2.13. De uitbetaling van het salaris over 2006 ad € 165.000 is in de administratie van de BV verwerkt via de rekening-courant met belanghebbende. De betreffende boeking (boekingsnummer 331) heeft in de administratie een boekingsdatum van 31 december 2006 en is ingevoerd na afloop van het boekjaar. Gedurende het jaar 2006 heeft op de rekening-courant geen boeking plaatsgevonden met betrekking tot doorbetaling van het door B in 2006 uitbetaalde het bedrag van € 41.368.

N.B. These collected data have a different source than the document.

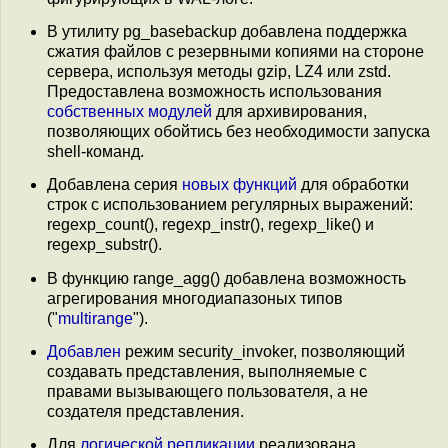
В утилиту pg_basebackup добавлена поддержка
сжатия файлов с резервными копиями на стороне
сервера, используя методы gzip, LZ4 или zstd.
Предоставлена возможность использования
собственных модулей
для архивирования,
позволяющих обойтись без необходимости запуска
shell-команд.
Добавлена серия
новых функций
для обработки
строк с использованием регулярных выражений:
regexp_count(), regexp_instr(), regexp_like() и
regexp_substr().
В функцию range_agg() добавлена возможность
агрегирования многодиапазоных типов
("
multirange
").
Добавлен
режим security_invoker, позволяющий
создавать представления, выполняемые с
правами вызывающего пользователя, а не
создателя представления.
Для
логической репликации
реализована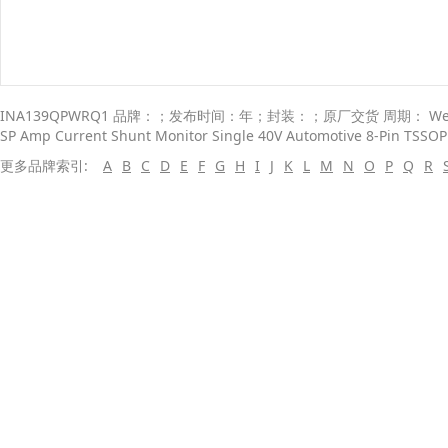
INA139QPWRQ1 品牌：；发布时间：年；封装：；原厂交货 周期： Week
SP Amp Current Shunt Monitor Single 40V Automotive 8-Pin TSSO
更多品牌索引:
A
B
C
D
E
F
G
H
I
J
K
L
M
N
O
P
Q
R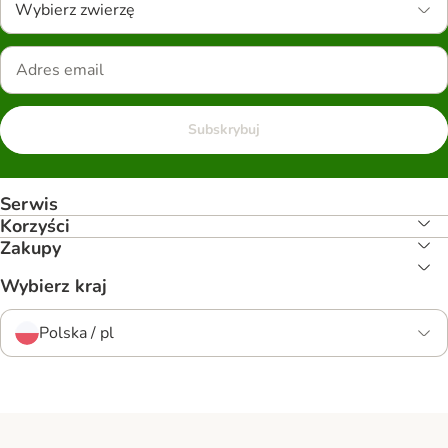
Wybierz zwierzę
Subskrybuj
Serwis
Korzyści
Zakupy
Wybierz kraj
Polska / pl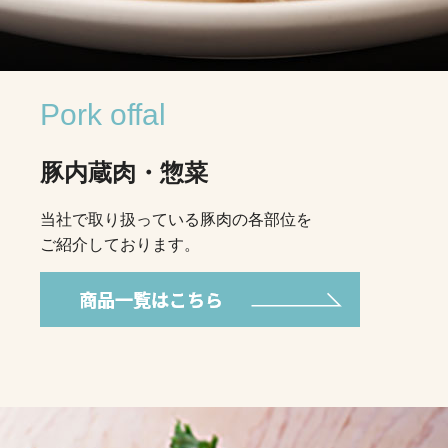
Pork offal
豚内蔵肉・惣菜
当社で取り扱っている豚肉の各部位を
ご紹介しております。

2.14. Bij het opleggen van de definitieve aanslag IB/PH 2006 is de Inspecteur van de aangifte afgeweken en heeft hij het belastbare inkomen in Box I van € 246.277 verhoogd met de in 2.4 bedoelde uitbetalingen van € 397.522 en € 36.364. Na bezwaar heeft de Inspecteur de aangebrachte correctie van in totaal € 433.886 ongedaan gemaakt en de aanslag alsnog conform de aangifte vastgesteld naar een verzamelinkomen van € 277.957.

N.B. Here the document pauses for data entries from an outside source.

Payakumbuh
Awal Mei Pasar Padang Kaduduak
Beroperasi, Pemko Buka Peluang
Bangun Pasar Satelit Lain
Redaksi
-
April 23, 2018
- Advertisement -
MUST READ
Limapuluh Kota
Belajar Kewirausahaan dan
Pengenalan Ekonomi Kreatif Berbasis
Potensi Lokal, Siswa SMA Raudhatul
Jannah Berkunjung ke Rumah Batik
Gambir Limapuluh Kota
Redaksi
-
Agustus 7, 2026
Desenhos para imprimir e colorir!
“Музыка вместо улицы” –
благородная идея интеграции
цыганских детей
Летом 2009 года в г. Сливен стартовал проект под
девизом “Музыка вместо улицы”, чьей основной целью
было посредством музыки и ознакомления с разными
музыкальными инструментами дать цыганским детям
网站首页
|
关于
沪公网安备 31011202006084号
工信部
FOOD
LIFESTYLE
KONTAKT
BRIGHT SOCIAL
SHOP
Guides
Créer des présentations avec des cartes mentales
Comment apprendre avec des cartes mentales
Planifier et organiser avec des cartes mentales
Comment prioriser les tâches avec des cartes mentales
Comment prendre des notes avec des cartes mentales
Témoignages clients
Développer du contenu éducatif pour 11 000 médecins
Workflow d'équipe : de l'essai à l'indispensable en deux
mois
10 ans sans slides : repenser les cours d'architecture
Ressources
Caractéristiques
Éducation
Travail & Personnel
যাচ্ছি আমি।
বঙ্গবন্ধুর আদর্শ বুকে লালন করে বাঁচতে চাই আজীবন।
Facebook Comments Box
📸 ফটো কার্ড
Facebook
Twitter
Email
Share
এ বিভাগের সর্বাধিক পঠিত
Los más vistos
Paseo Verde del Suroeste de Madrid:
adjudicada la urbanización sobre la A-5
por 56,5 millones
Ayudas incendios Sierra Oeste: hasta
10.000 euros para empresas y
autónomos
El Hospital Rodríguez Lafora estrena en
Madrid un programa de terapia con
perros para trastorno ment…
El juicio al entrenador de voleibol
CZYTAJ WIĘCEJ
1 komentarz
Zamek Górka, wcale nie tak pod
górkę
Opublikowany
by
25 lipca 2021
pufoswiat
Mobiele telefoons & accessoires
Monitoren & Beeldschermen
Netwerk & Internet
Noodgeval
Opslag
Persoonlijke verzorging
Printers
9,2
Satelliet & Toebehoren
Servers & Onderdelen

2.15. Over het jaar 2007 heeft belanghebbende aangifte IB/PH gedaan naar een belastbaar inkomen in Box I van € 466.896 en in Box III van € 48.106. Het belastbaar inkomen in Box I is als volgt samengesteld:
€
Salaris BV 190.000*
Af: bijdrage pensioen 105.000 -/-
Pensioen D 8.507
Pensioen E 51.997
Uitbetaling B 433.886
Af: backservicekosten 105.587 -/-
Saldo inkomsten eigen woning 6.907 -/-
466.896
* Conform addendum d.d. 1 december 2007
2.16. De uitbetaling van het salaris van € 190.000 en de inhouding van pensioenpremies van € 105.000 zijn in de administratie van de BV verwerkt via de rekening-courant met belanghebbende. De betreffende boekingen (boekingsnummer 267 en 272) hebben in de administratie een boekingsdatum van
31 december 2007 en zijn ingevoerd na afloop van het boekjaar. Over het jaar 2007 hebben op de rekening-courant geen boekingen plaatsgevonden met betrekking tot doorbetaling van de door B in 2007 uitbetaalde bedragen van in totaal € 433.886.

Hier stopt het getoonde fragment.